Supplied data:
━━━━━━━━━━━━━━━━

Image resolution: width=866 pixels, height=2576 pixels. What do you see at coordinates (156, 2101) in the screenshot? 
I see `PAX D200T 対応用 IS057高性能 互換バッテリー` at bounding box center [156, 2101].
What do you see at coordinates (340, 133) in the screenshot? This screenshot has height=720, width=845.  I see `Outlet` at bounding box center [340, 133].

━━━━━━━━━━━━━━━━

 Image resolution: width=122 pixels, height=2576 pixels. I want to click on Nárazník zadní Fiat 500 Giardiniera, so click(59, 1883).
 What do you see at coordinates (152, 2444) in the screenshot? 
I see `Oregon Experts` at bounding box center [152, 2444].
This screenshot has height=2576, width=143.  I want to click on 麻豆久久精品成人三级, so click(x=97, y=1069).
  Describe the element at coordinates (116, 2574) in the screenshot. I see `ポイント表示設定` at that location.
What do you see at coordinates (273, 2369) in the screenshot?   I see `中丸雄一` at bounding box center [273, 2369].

━━━━━━━━━━━━━━━━

Your goal: Go to the line in the material above that contains "This screenshot has height=2576, width=143." and copy exactly from there through the line that contains "What do you see at coordinates (273, 2369)", stopping after it.

Answer to this task:
This screenshot has height=2576, width=143.  I want to click on 麻豆久久精品成人三级, so click(x=97, y=1069).
  Describe the element at coordinates (116, 2574) in the screenshot. I see `ポイント表示設定` at that location.
What do you see at coordinates (273, 2369) in the screenshot?   I see `中丸雄一` at bounding box center [273, 2369].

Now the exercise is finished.